For Kapuściński, these terrible legacies are fourfold: the remnants of the old regime, like the nomenklatura, the police and the army; the persistence of fear, since between 1918 and 1953, between 50 and 100 million Soviet citizens were murdered; poverty; and ecological horrors like the Aral Sea. It is worth mentioning that his report of what has happened to the Aral Sea is spare and unbelievably depressing.


He has fascinating and wise things to say about historical change, that apply almost everywhere in today's world. He notes that the former USSR went very rapidly from a position where information was rare and unreliable and fundamentally subversive to a totalitarian system, to a position, like many other countries, where it is so varied and abundant to bring whole new social problems. He also notes, more insightfully perhaps, that the pace of political change now outstrips the pace of change in ordinary life. Governments and institutions come and go in the space of years or months; meanwhile, people live pretty much as before, with the same dripping tap or long bus ride to work.


And he sees 3 black clouds over the 21st century: nationalism, racism and religious fundamentalism.

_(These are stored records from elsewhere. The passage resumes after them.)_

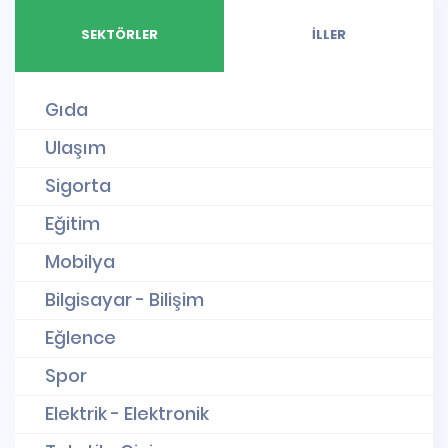
SEKTÖRLER
İLLER
Gıda
Ulaşım
Sigorta
Eğitim
Mobilya
Bilgisayar - Bilişim
Eğlence
Spor
Elektrik - Elektronik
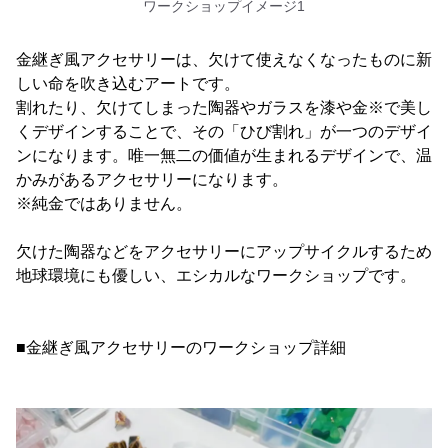
ワークショップイメージ1
金継ぎ風アクセサリーは、欠けて使えなくなったものに新
しい命を吹き込むアートです。
割れたり、欠けてしまった陶器やガラスを漆や金※で美し
くデザインすることで、その「ひび割れ」が一つのデザイ
ンになります。唯一無二の価値が生まれるデザインで、温
かみがあるアクセサリーになります。
※純金ではありません。
欠けた陶器などをアクセサリーにアップサイクルするため
地球環境にも優しい、エシカルなワークショップです。
■金継ぎ風アクセサリーのワークショップ詳細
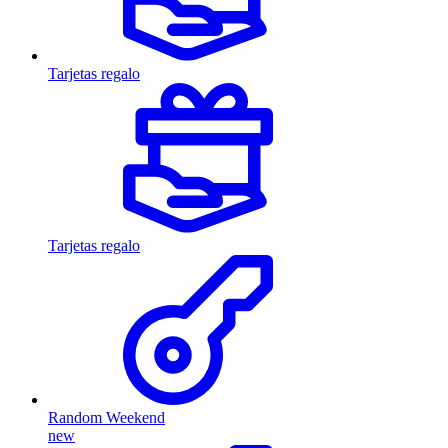
Tarjetas regalo
Tarjetas regalo
Random Weekend
new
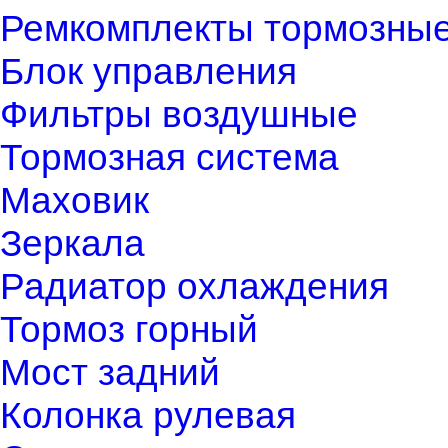
Ремкомплекты тормозны
Блок управления
Фильтры воздушные
Тормозная система
Маховик
Зеркала
Радиатор охлаждения
Тормоз горный
Мост задний
Колонка рулевая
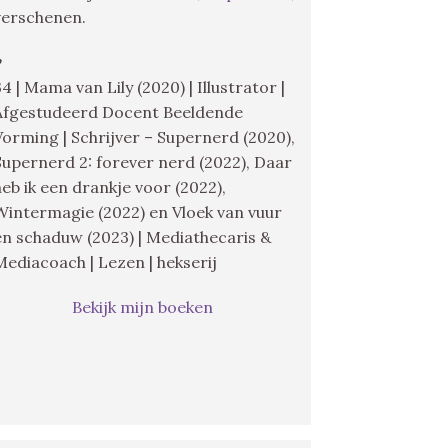
verschenen.
♥
34 | Mama van Lily (2020) | Illustrator |
Afgestudeerd Docent Beeldende
Vorming | Schrijver – Supernerd (2020),
Supernerd 2: forever nerd (2022), Daar
heb ik een drankje voor (2022),
Wintermagie (2022) en Vloek van vuur
en schaduw (2023) | Mediathecaris &
Mediacoach | Lezen | hekserij
Bekijk mijn boeken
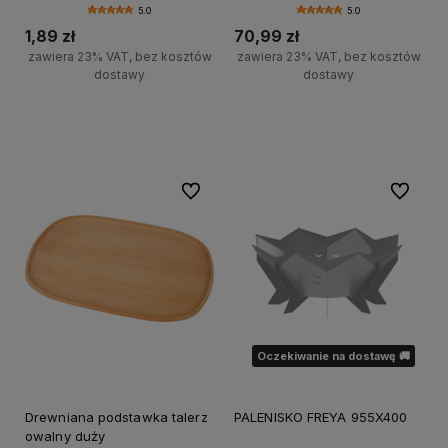
5.0
5.0
1,89 zł
70,99 zł
zawiera 23% VAT, bez kosztów
zawiera 23% VAT, bez kosztów
dostawy
dostawy
Do koszyka
Do koszyka
Do ulubionych
Do ulubi
Oczekiwanie na dostawę 🚚
Drewniana podstawka talerz
PALENISKO FREYA 955X400
owalny duży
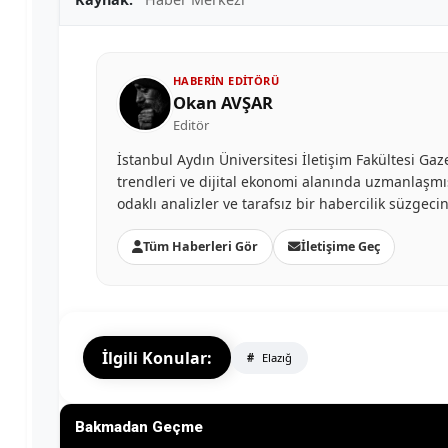
HABERIN EDITÖRÜ
Okan AVŞAR
Editör
İstanbul Aydın Üniversitesi İletişim Fakültesi G
trendleri ve dijital ekonomi alanında uzmanlaşmış
odaklı analizler ve tarafsız bir habercilik süzgec
Tüm Haberleri Gör
İletişime Geç
İlgili Konular:
Elazığ
Bakmadan Geçme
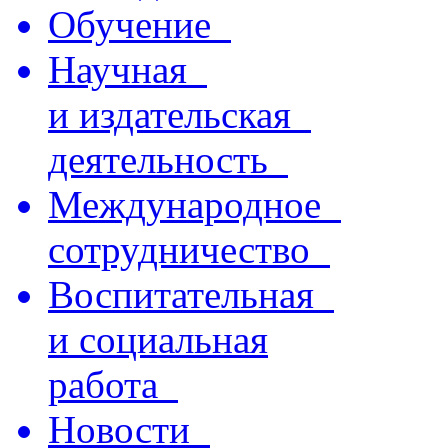
Обучение
Научная
и издательская
деятельность
Международное
сотрудничество
Воспитательная
и социальная
работа
Новости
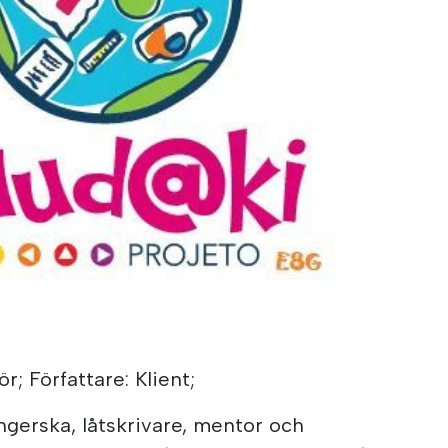
ör; Författare: Klient;
ngerska, låtskrivare, mentor och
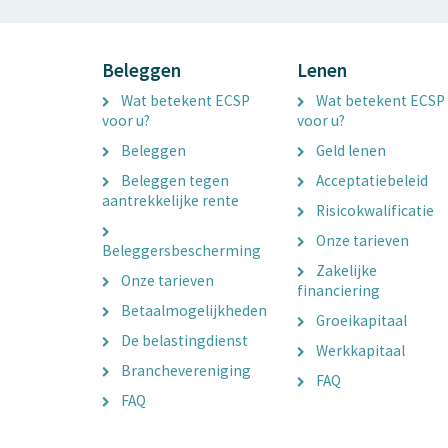
Beleggen
Lenen
Wat betekent ECSP
Wat betekent ECSP
voor u?
voor u?
Beleggen
Geld lenen
Beleggen tegen
Acceptatiebeleid
aantrekkelijke rente
Risicokwalificatie
Onze tarieven
Beleggersbescherming
Zakelijke
Onze tarieven
financiering
Betaalmogelijkheden
Groeikapitaal
De belastingdienst
Werkkapitaal
Branchevereniging
FAQ
FAQ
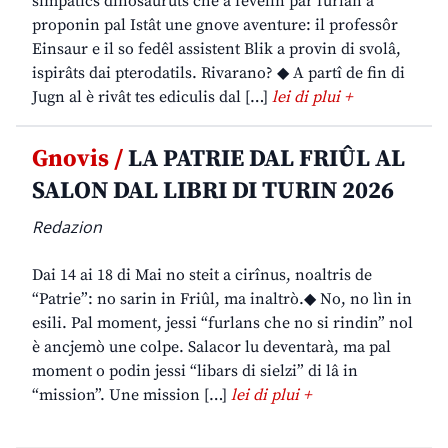
simpatics dinosauruts che a fevelin par furlan a
proponin pal Istât une gnove aventure: il professôr
Einsaur e il so fedêl assistent Blik a provin di svolâ,
ispirâts dai pterodatils. Rivarano? ◆ A partî de fin di
Jugn al è rivât tes ediculis dal […]
lei di plui +
Gnovis /
LA PATRIE DAL FRIÛL AL
SALON DAL LIBRI DI TURIN 2026
Redazion
Dai 14 ai 18 di Mai no steit a cirînus, noaltris de
“Patrie”: no sarin in Friûl, ma inaltrò.◆ No, no lìn in
esili. Pal moment, jessi “furlans che no si rindin” nol
è ancjemò une colpe. Salacor lu deventarà, ma pal
moment o podin jessi “libars di sielzi” di lâ in
“mission”. Une mission […]
lei di plui +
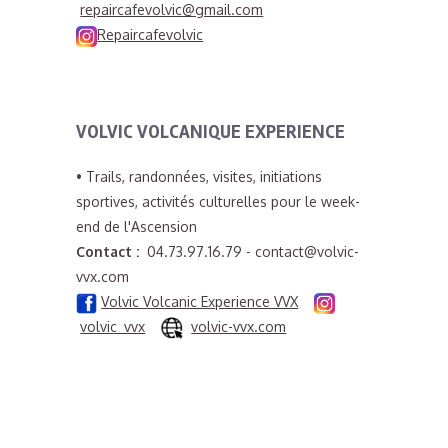
repaircafevolvic@gmail.com
Repaircafevolvic
VOLVIC VOLCANIQUE EXPERIENCE
• Trails, randonnées, visites, initiations
sportives, activités culturelles pour le week-
end de l'Ascension
Contact :
04.73.97.16.79 - contact@volvic-
vvx.com
Volvic Volcanic Experience VVX
volvic_vvx
volvic-vvx.com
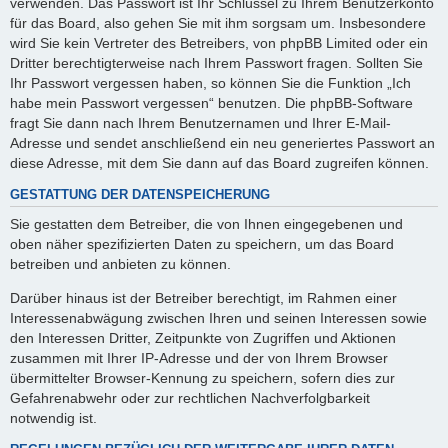
verwenden. Das Passwort ist Ihr Schlüssel zu Ihrem Benutzerkonto
für das Board, also gehen Sie mit ihm sorgsam um. Insbesondere
wird Sie kein Vertreter des Betreibers, von phpBB Limited oder ein
Dritter berechtigterweise nach Ihrem Passwort fragen. Sollten Sie
Ihr Passwort vergessen haben, so können Sie die Funktion „Ich
habe mein Passwort vergessen“ benutzen. Die phpBB-Software
fragt Sie dann nach Ihrem Benutzernamen und Ihrer E-Mail-
Adresse und sendet anschließend ein neu generiertes Passwort an
diese Adresse, mit dem Sie dann auf das Board zugreifen können.
GESTATTUNG DER DATENSPEICHERUNG
Sie gestatten dem Betreiber, die von Ihnen eingegebenen und
oben näher spezifizierten Daten zu speichern, um das Board
betreiben und anbieten zu können.
Darüber hinaus ist der Betreiber berechtigt, im Rahmen einer
Interessenabwägung zwischen Ihren und seinen Interessen sowie
den Interessen Dritter, Zeitpunkte von Zugriffen und Aktionen
zusammen mit Ihrer IP-Adresse und der von Ihrem Browser
übermittelter Browser-Kennung zu speichern, sofern dies zur
Gefahrenabwehr oder zur rechtlichen Nachverfolgbarkeit
notwendig ist.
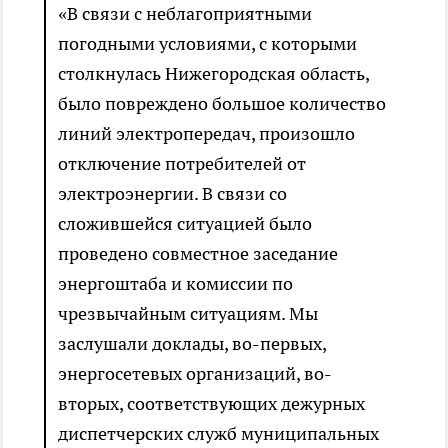
«В связи с неблагоприятными
погодными условиями, с которыми
столкнулась Нижегородская область,
было повреждено большое количество
линий электропередач, произошло
отключение потребителей от
электроэнергии. В связи со
сложившейся ситуацией было
проведено совместное заседание
энергоштаба и комиссии по
чрезвычайным ситуациям. Мы
заслушали доклады, во-первых,
энергосетевых организаций, во-
вторых, соответствующих дежурных
диспетчерских служб муниципальных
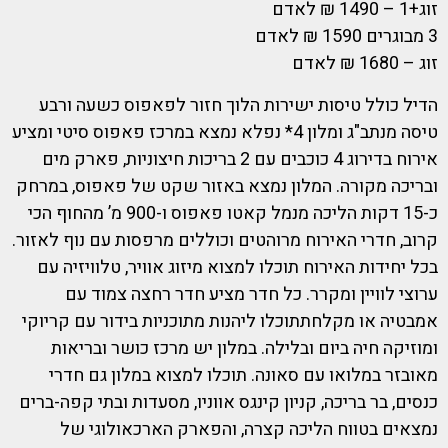
זוג+1 – 1490 ₪ לאדם
3 מבוגרים 1590 ₪ לאדם
זוג – 1680 ₪ לאדם
הדיל כולל טיסות ישירות הלוך חזור לפאפוס כשעה ורבע
טיסה מנתב"ג ומלון 4* נפלא נמצא במרכז פאפוס סיטי ומציע
אירוח בדירוג 4 כוכבים עם 2 בריכות חיצוניות, פארק מים
ובריכה מקורה. המלון נמצא באזור שקט של פאפוס, במרחק
כ-15 דקות הליכה מנמל קאטו פאפוס ו-900 מ’ מהחוף הכי
קרוב, חדרי האירוח מרוהטים וכוללים מרפסות עם נוף לאזור.
בכל יחידות האירוח תוכלו למצוא מיזוג אוויר, טלוויזיה עם
ערוצי לוויין ומקרר. כל חדר מציע חדר רחצה צמוד עם
אמבטיה או מקלחתתוכלו ליהנות מתוכניות בידור עם קריוקי
ומוזיקה חיה ביום ובלילה. במלון יש מרכז כושר ובריאות
מאובזר במלואו עם סאונה. תוכלו למצוא במלון גם חדרי
כנסים, בר בריכה, קניון קינגס אווניו, מסעדות ובתי קפה-ברים
נמצאים בטווח הליכה קצרה, והפארק הארכאולוגי של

These threats, all dependent for their existence on some ill feeling against some other, loom not only over the former USSR, of course. 


Some of what he writes about makes you catch your breath. The Great Famine in the Ukraine, when Stalin deliberately starved millions of people to death, is one of those things we sort of think we know about but which bears repeated consideration and scrutiny. The sheer awfulness of daily life the USSR is quite horrifying in its banality and ubiquity. As he points out, even the material privilege available to those who for hierarchical or other reasons could obtain it under the system was piffling to western eyes. Outrage because an official has a few extra supplies found in his car. Hardly grand corruption and personal kleptocracy, on the scale we see today in Russia.


And his visit to Siberia, where so many death camps were run by successive Soviet regimes, is unforgettable.


This is an excellent book, enhanced by a short but limpidly written afterword by Margaret Atwood.